##### MATERIAL SHOWN #####
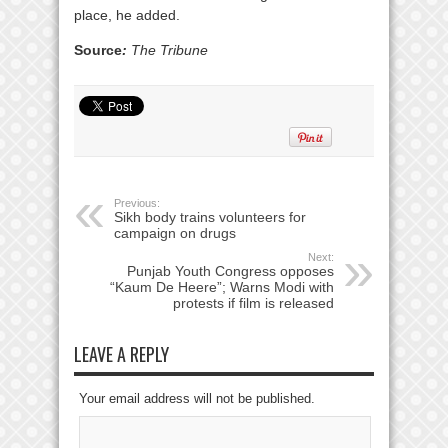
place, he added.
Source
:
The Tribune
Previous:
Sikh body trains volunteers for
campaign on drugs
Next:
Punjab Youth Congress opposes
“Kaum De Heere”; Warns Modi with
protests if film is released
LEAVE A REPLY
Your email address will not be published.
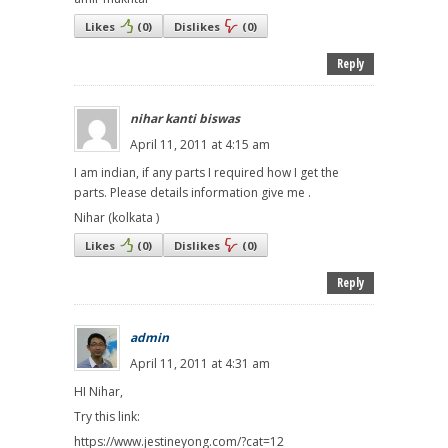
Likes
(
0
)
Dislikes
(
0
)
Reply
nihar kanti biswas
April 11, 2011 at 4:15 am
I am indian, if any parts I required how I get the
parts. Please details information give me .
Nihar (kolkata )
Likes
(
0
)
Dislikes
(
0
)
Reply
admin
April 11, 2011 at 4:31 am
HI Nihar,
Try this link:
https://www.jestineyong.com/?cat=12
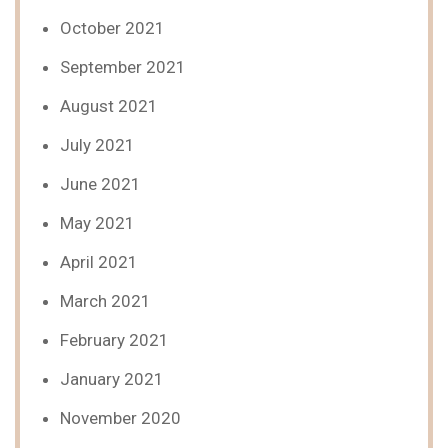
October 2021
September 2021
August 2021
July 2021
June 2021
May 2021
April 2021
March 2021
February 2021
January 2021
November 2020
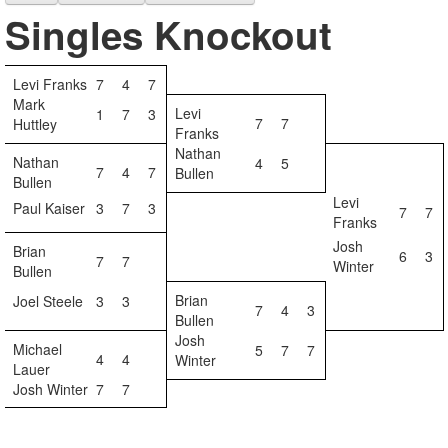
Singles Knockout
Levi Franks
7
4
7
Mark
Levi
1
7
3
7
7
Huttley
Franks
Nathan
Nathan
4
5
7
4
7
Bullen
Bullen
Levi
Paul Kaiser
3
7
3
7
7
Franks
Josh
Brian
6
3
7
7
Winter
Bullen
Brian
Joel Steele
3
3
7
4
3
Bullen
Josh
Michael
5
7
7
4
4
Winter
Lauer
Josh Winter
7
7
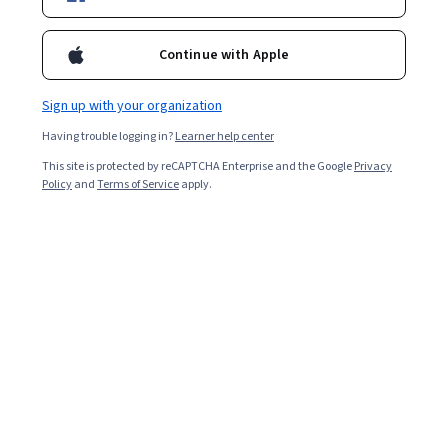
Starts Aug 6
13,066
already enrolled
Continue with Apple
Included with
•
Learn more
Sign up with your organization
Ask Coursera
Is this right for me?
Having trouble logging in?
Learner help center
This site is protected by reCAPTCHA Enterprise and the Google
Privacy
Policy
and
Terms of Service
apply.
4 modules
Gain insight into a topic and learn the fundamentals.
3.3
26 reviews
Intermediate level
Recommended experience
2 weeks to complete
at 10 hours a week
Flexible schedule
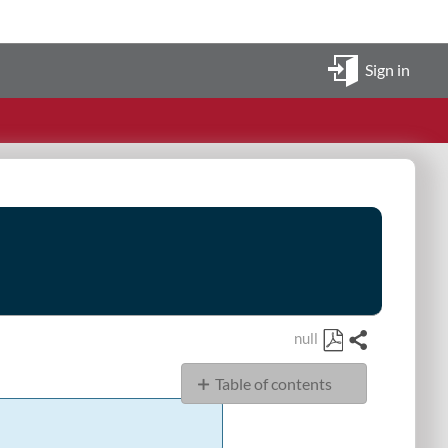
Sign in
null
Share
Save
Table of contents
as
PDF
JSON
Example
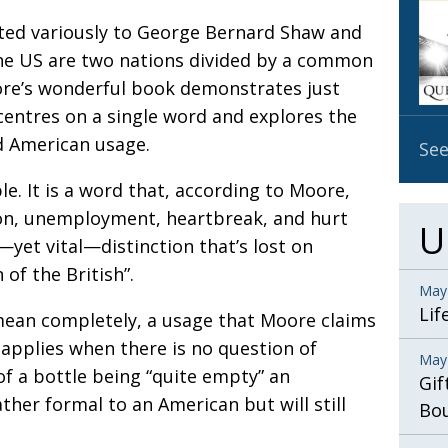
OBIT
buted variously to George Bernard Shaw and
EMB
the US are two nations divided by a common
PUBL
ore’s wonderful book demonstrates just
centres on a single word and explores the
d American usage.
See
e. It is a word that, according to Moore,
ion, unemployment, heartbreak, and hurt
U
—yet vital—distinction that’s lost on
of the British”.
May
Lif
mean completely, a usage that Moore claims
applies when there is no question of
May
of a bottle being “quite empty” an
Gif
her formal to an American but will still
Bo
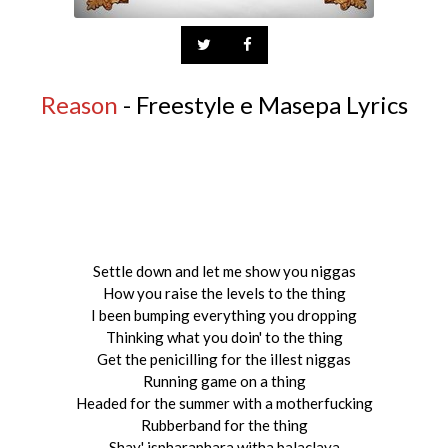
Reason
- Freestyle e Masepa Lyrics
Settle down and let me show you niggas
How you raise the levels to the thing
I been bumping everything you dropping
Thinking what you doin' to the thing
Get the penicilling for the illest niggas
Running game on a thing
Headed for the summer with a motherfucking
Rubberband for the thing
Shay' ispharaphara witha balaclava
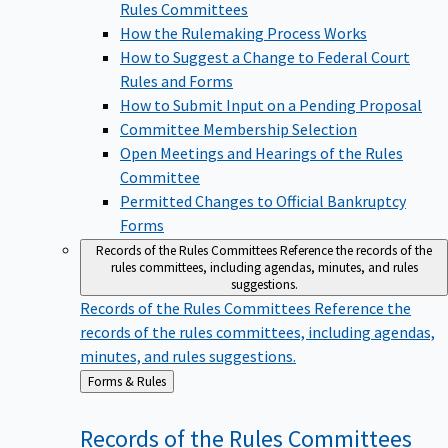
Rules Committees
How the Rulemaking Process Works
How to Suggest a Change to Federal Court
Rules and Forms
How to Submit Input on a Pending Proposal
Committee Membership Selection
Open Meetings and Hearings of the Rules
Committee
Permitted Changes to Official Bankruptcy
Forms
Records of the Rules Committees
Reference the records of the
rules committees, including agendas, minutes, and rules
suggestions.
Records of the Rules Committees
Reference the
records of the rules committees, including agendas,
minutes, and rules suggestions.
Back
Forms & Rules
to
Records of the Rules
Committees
#####
- **YOUR INSTRUCTIONS**: Check each line of the material for the string "that", then state how many lines have it and nothing more.

- **WRITTEN RESPONSE**: 3